The reason why this is not possible for shape parameters that are smaller than 1 is described here: http://www.weibull.com/hotwire/issue148/hottopics148.htm
in Case 1, All three parameters are unknown the following is said:
"Define the smallest failure time of ti to be tmin. Then when γ → tmin, ln(tmin - γ) → -∞. If β is less than 1, then (β - 1)ln(tmin - γ) goes to +∞ . For a given solution of β, η and γ, we can always find another set of solutions (for example, by making γ closer to tmin) that will give a larger likelihood value. Therefore, there is no MLE solution for β, η and γ."

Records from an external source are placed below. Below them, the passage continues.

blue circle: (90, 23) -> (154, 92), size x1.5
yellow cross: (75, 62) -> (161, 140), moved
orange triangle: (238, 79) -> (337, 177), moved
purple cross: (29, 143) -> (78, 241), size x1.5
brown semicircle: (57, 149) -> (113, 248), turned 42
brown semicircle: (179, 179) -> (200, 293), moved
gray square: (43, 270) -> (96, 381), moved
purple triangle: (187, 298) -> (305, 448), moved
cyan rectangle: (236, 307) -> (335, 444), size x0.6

This makes a lot of sense. For this very reason I want to do it the way they described it on this page.
"In Weibull++, a gradient-based algorithm is used to find the MLE solution for β, η and γ. The upper bound of the range for γ is arbitrarily set to be 0.99 of tmin. Depending on the data set, either a local optimal or 0.99tmin is returned as the MLE solution for γ."
I want to set a feasible interval for gamma (in my code called 'thres') such that the solution is between (0, .99 * tmin).

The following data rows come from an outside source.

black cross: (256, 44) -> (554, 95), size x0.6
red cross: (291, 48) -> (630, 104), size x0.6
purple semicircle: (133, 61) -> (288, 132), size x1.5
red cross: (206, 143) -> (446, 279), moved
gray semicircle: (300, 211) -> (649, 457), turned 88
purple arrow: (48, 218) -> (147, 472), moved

Does anyone have an idea how to solve this problem?
In the function fitdistr there seems to be no opportunity doing a constrained MLE, constraining one parameter.
Another way to go could be the estimation of the asymptotic variance via the outer product of the score vectors. The score vector could be taken from the above used function thetahat.weibul(x). But calculating the outer product manually (without function) seems to be very time consuming and does not solve the problem of the constrained ML estimation.
Best regards,
Tim
It's not too hard to set up a constrained MLE. I'm going to do this in bbmle::mle2; you could also do it in stats4::mle, but bbmle has some additional features.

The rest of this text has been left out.